Nüchtern betrachtet ist das Blut, das durch unsere Venen und Arterien fließt, eine Substanz aus Zellen und flüssigen Bestandteilen, die physiologische Funktionen erfüllt. Doch schon Galenos von Pergamon sprach vor rund 1.800 Jahren vom „Sanguis vitae“, dem „Lebenssaft“. Er glaubte damals, dass das Blut vom Herzen aus in unseren Körper strömt und ihm seine Vitalität schenkt – ein Bild, das von der Faszination erzählt, die diese Flüssigkeit seit jeher ausstrahlt.
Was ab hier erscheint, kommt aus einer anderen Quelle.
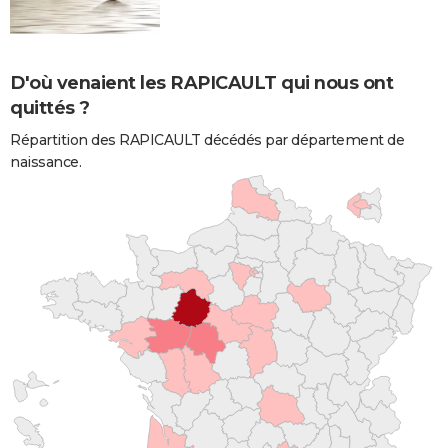
D'où venaient les RAPICAULT qui nous ont
quittés ?
Répartition des RAPICAULT décédés par département de
naissance.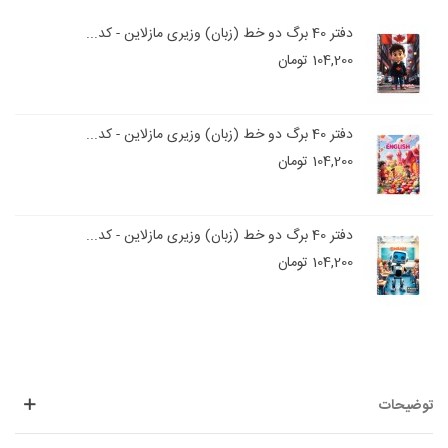
دفتر 40 برگ دو خط (زبان) وزیری مازلاین - کد...
104,200 تومان
دفتر 40 برگ دو خط (زبان) وزیری مازلاین - کد...
104,200 تومان
دفتر 40 برگ دو خط (زبان) وزیری مازلاین - کد...
104,200 تومان
توضیحات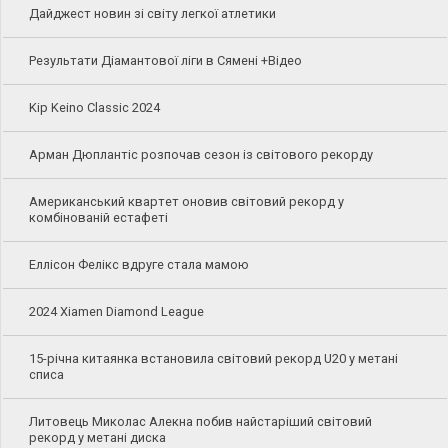
Дайджест новин зі світу легкої атлетики
Результати Діамантової ліги в Сямені +Відео
Kip Keino Classic 2024
Арман Дюплантіс розпочав сезон із світового рекорду
Американський квартет оновив світовий рекорд у
комбінованій естафеті
Еллісон Фелікс вдруге стала мамою
2024 Xiamen Diamond League
15-річна китаянка встановила світовий рекорд U20 у метані
списа
Литовець Миколас Алекна побив найстаріший світовий
рекорд у метані диска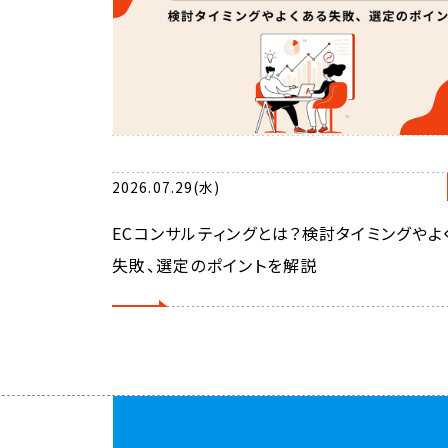
2026.07.29(水)
ECコンサルティングとは？検討タイミングやよ
失敗、選定のポイントを解説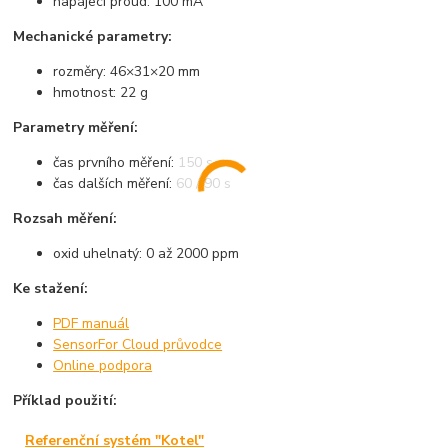
napájecí proud: 100 mA
Mechanické parametry:
rozměry: 46×31×20 mm
hmotnost: 22 g
Parametry měření:
čas prvního měření: 150 s
čas dalších měření: 60 / 90 s
Rozsah měření:
oxid uhelnatý: 0 až 2000 ppm
Ke stažení:
PDF manuál
SensorFor Cloud průvodce
Online podpora
Příklad použití:
Referenční systém "Kotel"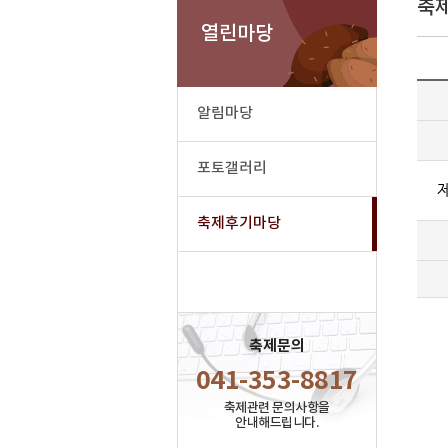
축
열린마당
알림마당
포토갤러리
축제후기마당
축제문의
041-353-8817
축제관련 문의사항을
안내해드립니다.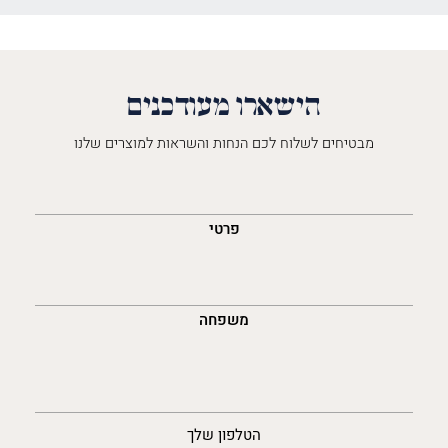
הישארו מעודכנים
מבטיחים לשלוח לכם הנחות והשראות למוצרים שלנו
השםש
לך
פרטי
משפחה
נייד
הטלפון שלך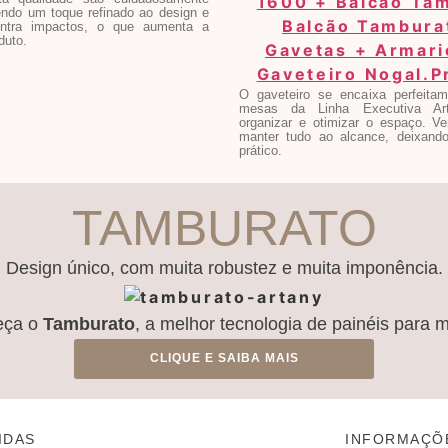
endo um toque refinado ao design e
ontra impactos, o que aumenta a
duto.
O gaveteiro se encaixa perfeita
mesas da Linha Executiva Art
organizar e otimizar o espaço. Ver
manter tudo ao alcance, deixand
prático.
TAMBURATO
Design único, com muita robustez e muita imponência.
eça o
Tamburato
, a melhor tecnologia de painéis para 
CLIQUE E SAIBA MAIS
IDAS
INFORMAÇÕ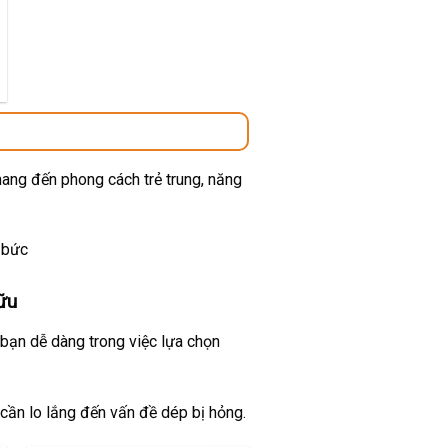
00 ₫.
mang đến phong cách trẻ trung, năng
 bức
ữu
 bạn dễ dàng trong việc lựa chọn
 cần lo lắng đến vấn đề dép bị hỏng.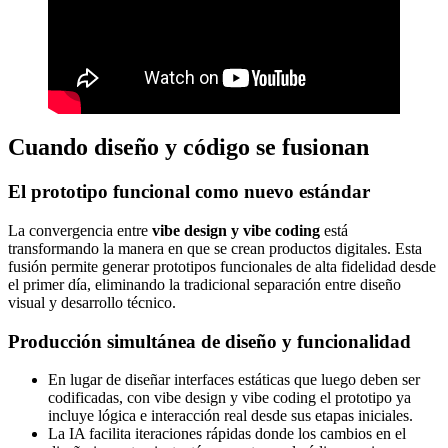
Cuando diseño y código se fusionan
El prototipo funcional como nuevo estándar
La convergencia entre
vibe design y vibe coding
está
transformando la manera en que se crean productos digitales. Esta
fusión permite generar prototipos funcionales de alta fidelidad desde
el primer día, eliminando la tradicional separación entre diseño
visual y desarrollo técnico.
Producción simultánea de diseño y funcionalidad
En lugar de diseñar interfaces estáticas que luego deben ser
codificadas, con vibe design y vibe coding el prototipo ya
incluye lógica e interacción real desde sus etapas iniciales.
La IA facilita iteraciones rápidas donde los cambios en el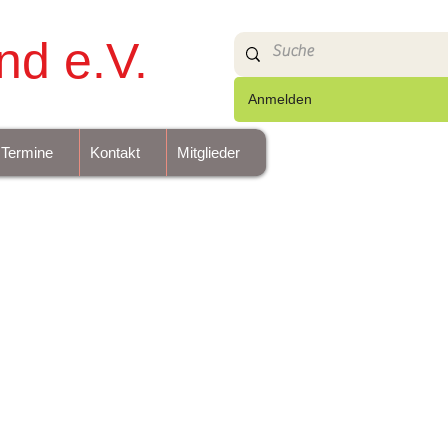
nd e.V.
Anmelden
Termine
Kontakt
Mitglieder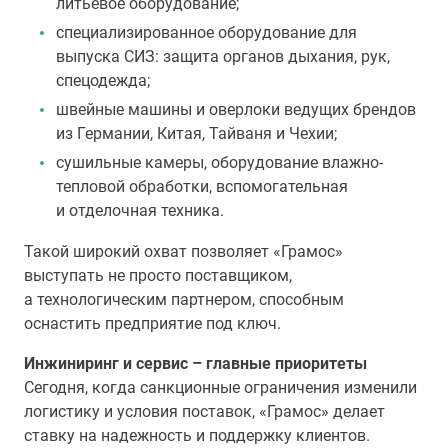
литьевое оборудование;
специализированное оборудование для
выпуска СИЗ: защита органов дыхания, рук,
спецодежда;
швейные машины и оверлоки ведущих брендов
из Германии, Китая, Тайваня и Чехии;
сушильные камеры, оборудование влажно-
тепловой обработки, вспомогательная
и отделочная техника.
Такой широкий охват позволяет «Грамос»
выступать не просто поставщиком,
а технологическим партнером, способным
оснастить предприятие под ключ.
Инжиниринг и сервис – главные приоритеты
Сегодня, когда санкционные ограничения изменили
логистику и условия поставок, «Грамос» делает
ставку на надежность и поддержку клиентов.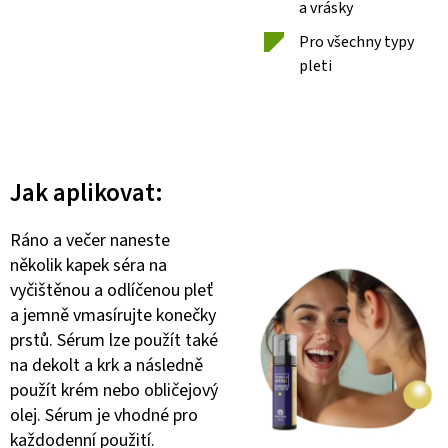
a vrásky
Pro všechny typy
pleti
Jak aplikovat:
Ráno a večer naneste
několik kapek séra na
vyčištěnou a odlíčenou pleť
a jemně vmasírujte konečky
prstů. Sérum lze použít také
na dekolt a krk a následně
použít krém nebo obličejový
olej. Sérum je vhodné pro
každodenní použití.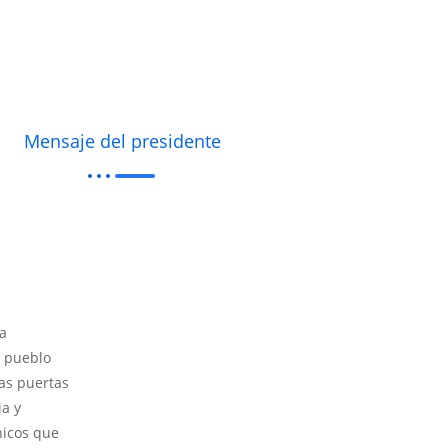
Mensaje del presidente
la
 pueblo
las puertas
ia y
nicos que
7.200 Liter strömen täglich durch unsere Organe

Nun ist heute längst sicher: Die Zellen des Blutes stammen nicht aus dem Herzen, sondern aus dem Knochenmark. Und das Herz spielt eine wichtige Rolle: Es pumpt den „Lebenssaft“ unser gesamtes Leben lang durch den Körper – rund 7.200 Liter strömen täglich durch das Organ. Und während unser Blut unaufhörlich in Bewegung ist, übernimmt es mindestens ein Dutzend wichtiger Funktionen. Es versorgt den menschlichen Körper mit Sauerstoff und gibt in der Lunge Kohlendioxid ab, damit dieses ausgeatmet werden kann. Es transportiert Hormone zu den Zellen, in denen sie gebraucht werden, und bringt Nährstoffe aus der Nahrung, die wir zu uns nehmen, in Gewebe und Organe. Es hilft, Krankheitserreger abzuwehren und gleicht unsere Körpertemperatur aus. Über das Blut werden Abfallprodukte des Stoffwechsels entsorgt und es dient als Puffer, um das Säure-Basen-Gleichgewicht im Körper zu regulieren und aufrechtzuerhalten.
DIE ZELLEN DES BLUTES STAMMEN NICHT AUS
DEM HERZEN, SONDERN AUS DEM KNOCHENMARK
Zu sehen bekommen wir es meist nur, wenn wir uns verletzen: Dann wird die Blutgerinnung aktiv, bei der spezielle Zellen und Proteine die Blutung stoppen. Oder wenn uns Blut abgenommen wird – eine der wichtigsten Methoden zur Diagnostik in der Medizin. Im „Blutbild“ kann man die Anzahl und Art der Zellen in der Flüssigkeit feststellen, es kann helfen, Anämien, Infektionen, Diabetes oder Blutkrankheiten zu erkennen. Unser Blut kann viel über unseren Körper aussagen. Wenn bestimmte Enzymwerte erhöht sind, kann das auf Probleme der Leber oder der Nieren hinweisen. Ungleichgewichte bei Elektrolyten oder Mineralien deuten auf Nierenkrankheiten oder Hormonstörungen hin. Sind Proteine wie Troponin erhöht, kann das Herzprobleme anzeigen, erhöhte Cholesterin- und Triglyceridwerte vergrößern das Risiko für Herzinfarkt und Schlaganfall. Auch Infektionen mit HIV, Hepatitis-Viren, SARS-CoV-2, dem West-Nil-Virus sowie anderen krankheitserregenden Viren, Bakterien und Parasiten sind im Blut nachweisbar, genau wie Proteine, die auf Hirnerkrankungen hinweisen.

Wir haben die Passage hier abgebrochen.